Hello Elena and all,
First, addressing the previous email:

Looking at the dump, I see it can also happen that the dump contains several records for a pair platform/bbnum. I am not sure why it happens, I think it shouldn't, might be a bug in buildbot and/or configuration, or environmental problems. Anyway, due to the way we store output files, they can well override each other in this case, thus for several platform/bbnum record you will have only one file. I suppose that's what was hard to resolve, sorry about that.

No worries ; ).  There are several cases where platform and build number are the same. The system just names the files as follows:
<platform>_<build_id>-log-test_1-stdio
<platform>_<build_id>-log-test_2-stdio
.....
<platform>_<build_id>-log-test_5-stdio

These files seem to correspond temporarily with the test runs (*test_1-stdio) belongs to the first test_run of the same plt-bnum, and so on.

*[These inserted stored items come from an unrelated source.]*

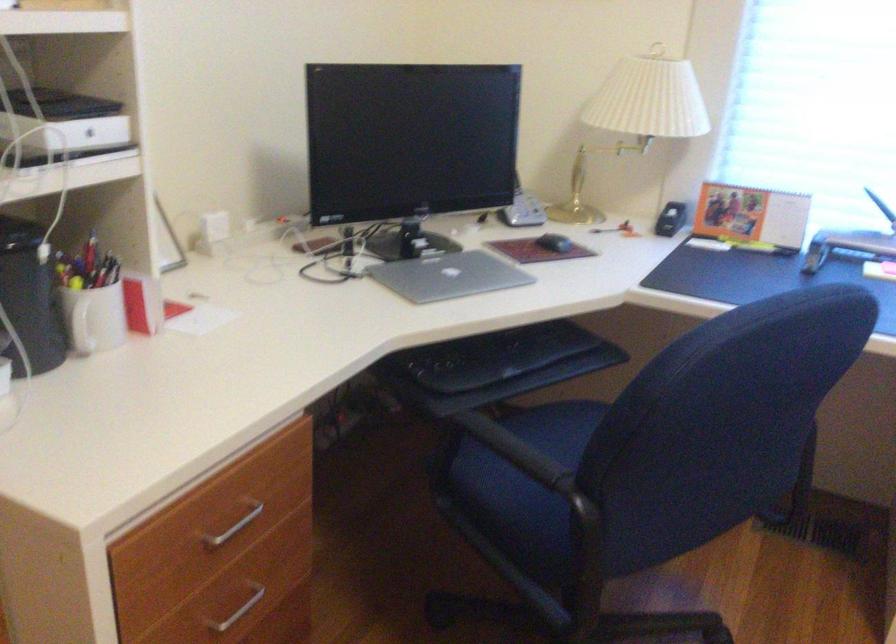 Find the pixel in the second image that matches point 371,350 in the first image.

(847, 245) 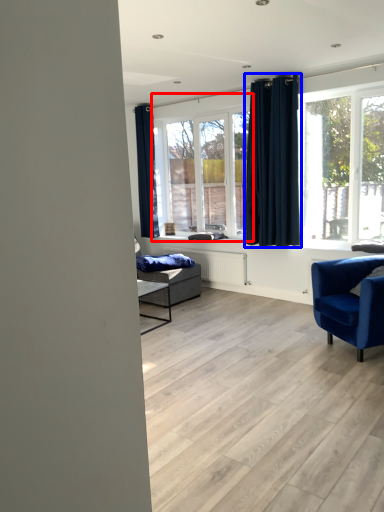 Question: Which object is closer to the camera taking this photo, window (highlighted by a red box) or curtain (highlighted by a blue box)?

Choices:
 (A) window
 (B) curtain

Answer: (B) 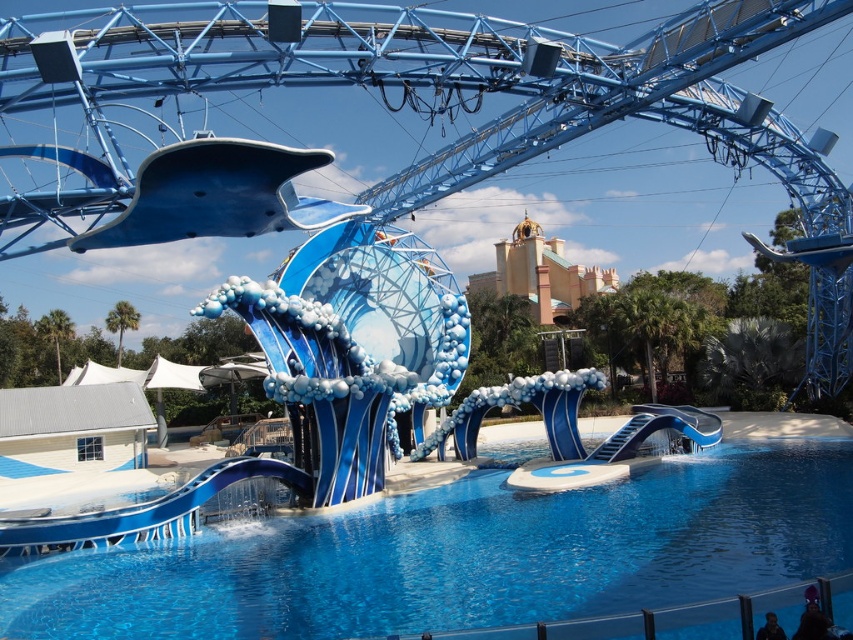 You are a parent trying to decide which attraction to take your child to first. The glossy blue whale at upper center and the glossy plastic slide at lower left are both visible from where you stand. Based on their sizes, which one would you estimate is more likely to be a rideable attraction?

The glossy blue whale at upper center is bigger than the glossy plastic slide at lower left, so it is more likely to be the rideable attraction since larger structures often accommodate more passengers or have more features for interaction.

You are a maintenance worker needing to inspect both the transparent glass pool at center and the glossy plastic slide at lower left. You have a remote control drone that can travel 15 meters. Starting from the slide, can you reach the pool without needing to recharge the drone?

The distance between the transparent glass pool at center and the glossy plastic slide at lower left is 13.37 meters. Since the drone can travel 15 meters, which is more than the required distance, the drone can reach the pool without needing to recharge.

You are a maintenance worker needing to clean the transparent glass pool at center and the glossy blue whale at upper center. Which object requires a wider cleaning tool? Please base your answer on their sizes.

The transparent glass pool at center might be wider than glossy blue whale at upper center, so you should use a wider cleaning tool for the transparent glass pool at center. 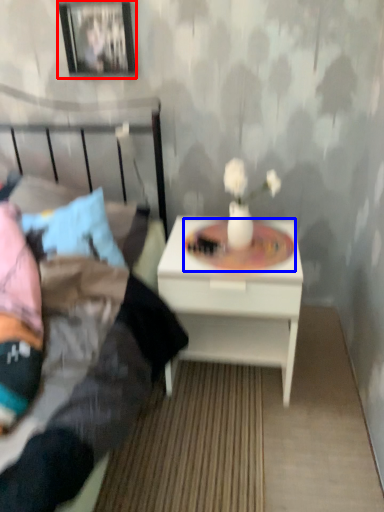 Question: Which object is further to the camera taking this photo, picture frame (highlighted by a red box) or round table (highlighted by a blue box)?

Choices:
 (A) picture frame
 (B) round table

Answer: (A) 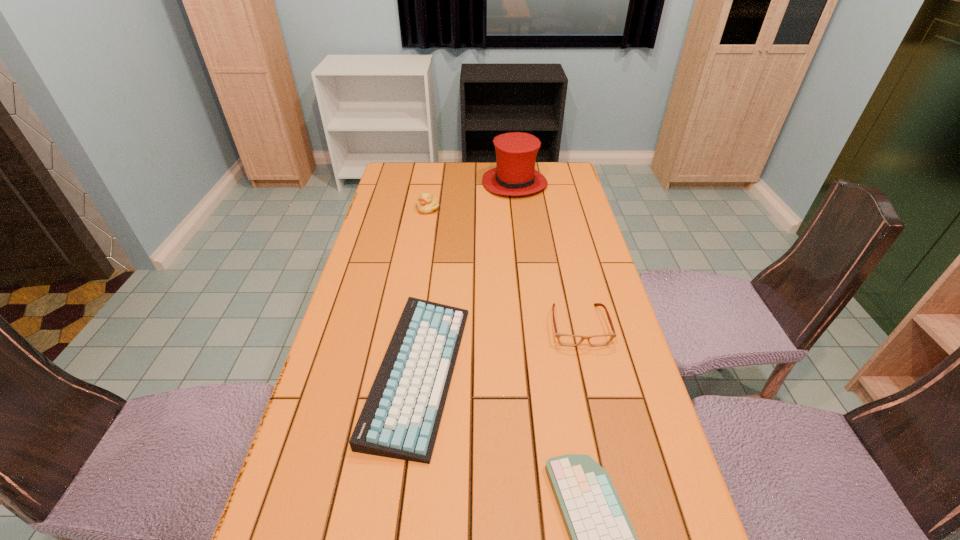 Where is `empty space between the farthest object and the spectacles`? The image size is (960, 540). empty space between the farthest object and the spectacles is located at coordinates (547, 254).

The image size is (960, 540). Find the location of `free space that is in between the farthest object and the spectacles`. free space that is in between the farthest object and the spectacles is located at coordinates (547, 254).

Find the location of `free space between the spectacles and the taller computer keyboard`. free space between the spectacles and the taller computer keyboard is located at coordinates (498, 349).

Locate an element on the screen. free space between the hat and the duckling is located at coordinates [471, 196].

The image size is (960, 540). In order to click on vacant area between the duckling and the spectacles in this screenshot , I will do `click(503, 267)`.

Identify the location of unoccupied position between the duckling and the taller computer keyboard. (423, 291).

This screenshot has height=540, width=960. What are the coordinates of `object that can be found as the third closest to the right computer keyboard` in the screenshot? It's located at (427, 203).

I want to click on object identified as the fourth closest to the second tallest object, so click(x=602, y=539).

Locate an element on the screen. vacant position in the image that satisfies the following two spatial constraints: 1. on the front-facing side of the fourth shortest object; 2. on the left side of the left computer keyboard is located at coordinates (401, 373).

At what (x,y) coordinates should I click in order to perform the action: click on free space in the image that satisfies the following two spatial constraints: 1. on the back side of the left computer keyboard; 2. on the right side of the tallest object. Please return your answer as a coordinate pair (x, y). Looking at the image, I should click on (443, 184).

Unfortunately, there are some cases where there are more test_runs on the dump than files available, and this means that it's impossible to be sure which file belongs to which test_run exactly.
 
You should consider skipped tests, at least for now. Your logic that they are skipped because they can't be run is generally correct; unfortunately, MTR first produces the *full* list of tests to run, and determines whether a test can be run or not on a later stage, when it starts running the tests. Your tool will receive the initial test list, and I'm not sure it's realistic to re-write MTR so that it takes into account limitations that cause skipping tests before creating the list.

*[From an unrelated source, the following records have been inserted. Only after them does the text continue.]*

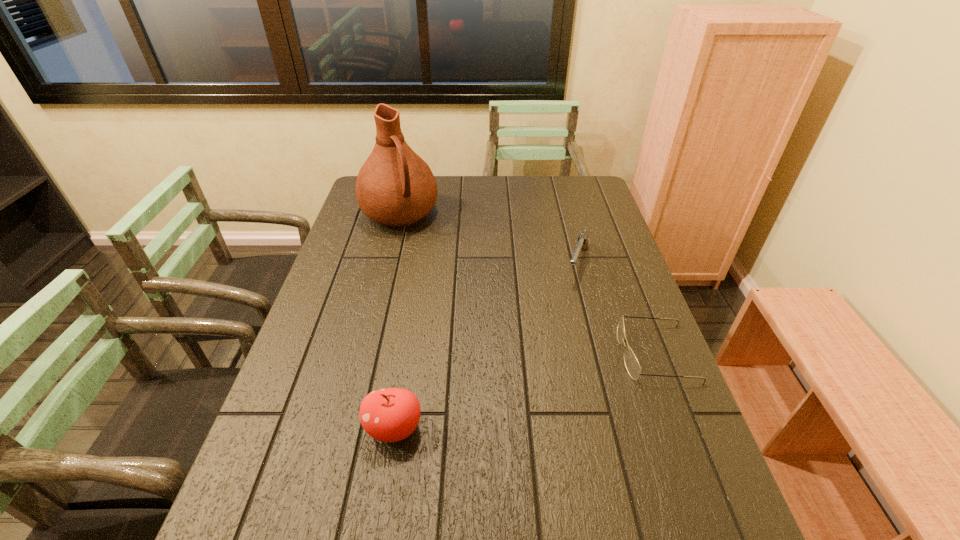 Where is `vacant point located between the pitcher and the gun`? The width and height of the screenshot is (960, 540). vacant point located between the pitcher and the gun is located at coordinates (x=489, y=239).

What are the coordinates of `free point between the second shortest object and the second nearest object` in the screenshot? It's located at (616, 308).

The image size is (960, 540). In order to click on blank region between the third shortest object and the pitcher in this screenshot , I will do `click(397, 321)`.

Find the location of `free space between the third object from left to right and the apple`. free space between the third object from left to right and the apple is located at coordinates (486, 346).

Locate an element on the screen. Image resolution: width=960 pixels, height=540 pixels. free space between the shortest object and the second object from right to left is located at coordinates (616, 308).

Locate an element on the screen. The image size is (960, 540). vacant point located between the pitcher and the shortest object is located at coordinates (528, 284).

Identify the location of free space between the shortest object and the tallest object. The image size is (960, 540). (528, 284).

I want to click on the third closest object to the nearest object, so click(x=395, y=187).

Identify which object is the second closest to the tallest object. Please provide its 2D coordinates. Your answer should be formatted as a tuple, i.e. [(x, y)], where the tuple contains the x and y coordinates of a point satisfying the conditions above.

[(632, 365)]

I see. Okay then, duly noted.

Possibly it's better to skip a test run altogether if there is no input list for it; it would be definitely the best if there were 5K (or whatever slice you are currently using) of continuous test runs with input lists; if it so happens that there are lists for some branches but not others, you can skip the branch entirely.

This doesn't seem like a good option. Recall drops seriously, and the test_runs that have a corresponding file don't seem to have a special pattern, and tend to have long spaces between them, so the information becomes irrelevant, and seemingly, not useful.
 
The core module should take as parameters
- list of tests to choose from,
- size of the running set (%),
- branch/platform (if we use them in the end),
and produce a new list of tests of the size of the running set.

The wrapper module should
- read the list of tests from the outside world (for now, from a file),
- receive branch/platform as command-line options,
- have the running set size set as an easily changeable constant or as a configuration parameter,

and return the list of tests -- lets say for now, in the form of <test suite>.<test name>, blank-separated, e.g.
main.select innondb.create-index ...

 
 I am almost done 'translating' the code into a solution that divides it in 'core' and 'wrapper'. There are a few bugs that I still haven't figured out, but I believe I can iron those out pretty soon. I will also incorporate the percentage rather than fixed running_set.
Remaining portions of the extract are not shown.